#### Exercise directions
Your output must reproduce all the records below precisely and contain no pictures.

#### Study material
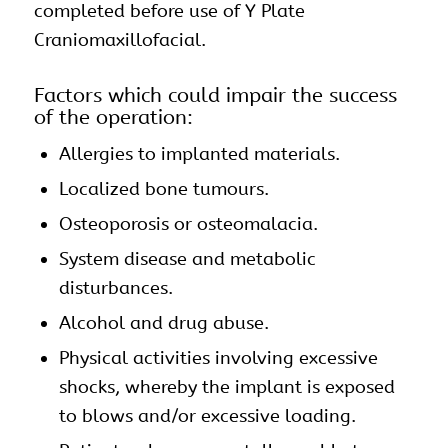
completed before use of Y Plate
Craniomaxillofacial.
Factors which could impair the success
of the operation:
Allergies to implanted materials.
Localized bone tumours.
Osteoporosis or osteomalacia.
System disease and metabolic
disturbances.
Alcohol and drug abuse.
Physical activities involving excessive
shocks, whereby the implant is exposed
to blows and/or excessive loading.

#### Written answer
completed before use of Y Plate
Craniomaxillofacial.
Factors which could impair the success
of the operation:
Allergies to implanted materials.
Localized bone tumours.
Osteoporosis or osteomalacia.
System disease and metabolic
disturbances.
Alcohol and drug abuse.
Physical activities involving excessive
shocks, whereby the implant is exposed
to blows and/or excessive loading.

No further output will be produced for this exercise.